There are no precise counts of recruiters in Silicon Valley, and no one knows how many are unemployed. But interviews with more than two dozen recruiters suggest that the recession has slammed the profession particularly hard, both here and across the country.

Scores of recruiters have been let go in recent months and new positions are virtually nonexistent. Those that pop up attract as many as 500 applicants. And rates paid to recruiters, many of whom work as contractors, have fallen by about 50 percent.

If it worked, I would look like beef jerky

This is brilliant. How do you raise awareness for a common, but boring health danger? Put up a hoax website that appeals to people’s vanity. And just wait for the suckers to sign up.

A new technology that harnesses the rays of a computer screen to give office workers a tan while they type was today revealed as a charity hoax, after 30,000 people visited the ComputerTan website in 24 hours to register their interest.

The aim of the campaign, […] is to make British people more aware of the damage that tanning and sunbathing may be doing to their bodies.

via Over 30,000 people fall for ComputerTan hoax

That’s why they call it money

Lately, I’ve been listening to a lot of podcasts from National Public Radio. One of my favorites is “Planet Money“, which is the best practical explanation I’ve heard of what’s going on in the economy. They don’t track the market, or hype investments, or all that stuff you get on CNBC.

But they ask much more interesting questions like:
“How should a bailout work?”
“What is money, really?”
“How did Madoff do it?”

Just like in physics, sometimes, it’s the simplest questions that really have deep answers.
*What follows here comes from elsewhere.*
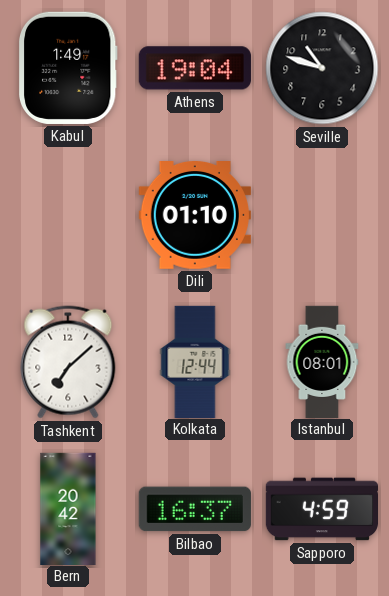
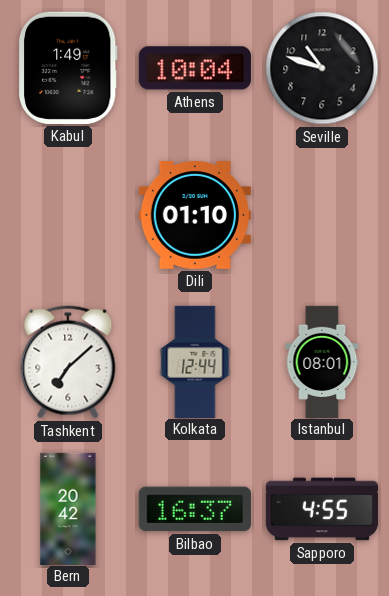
Athens: 19:04 -> 10:04
Sapporo: 4:59 -> 4:55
After listening to some recent podcasts, I’m now convinced that all economists are political.
When you don’t have scientific experiments to rely on, and the facts are all open to interpretation, academics tend to group by ideology. Back when I got disgusted with macro-economics back in the early eighties, it was during a battle royal between the Keynesian school and the Chicago school of economics. The Chicago school won, and dominated US economic policy for about 25 years. Now that federal monetary policy has failed, politicians are turning to those forgotten Keynesians again.
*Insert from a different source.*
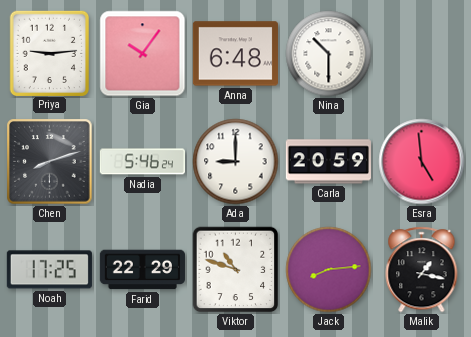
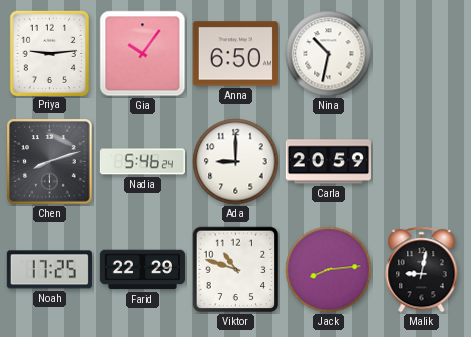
Anna: 6:48 -> 6:50
Nina: 10:30 -> 10:32
Esra: 4:59 -> none
Malik: 1:17 -> 9:02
Planet Money was started last year by the guys who did “The Giant Pool of Money” episode for This American Life. And if you haven’t heard that program, it’s definitely worth an hour of your time.They recorded it back in May of 2008, as the sub-prime crisis was taking down more and more of the financial industry.

They somehow managed to make the entire mortgage industry comprehensible – by following the money trail. They talk to a guy with no income who got a $700,000 mortgage, and to a vet who was tricked into taking a sub-prime loan. They interview a kid who worked for a sleazy mortgage broker in Las Vegas, and got bigger bonuses for worse loans. At the top of the chain was the young turk working for an investment bank, who earned $50-$70K a month, and partied with celebrities. He says he knew things were bad the month he only pulled in $25K. “And that didn’t even cover my expenses”. In the end, he lost his penthouse to foreclosure, and ended up moving in with his parents.

Yeah, I know, it’s hard to feel sorry for a guy like that. I just hope Paulsen didn’t pay his bonus with my bailout dollars.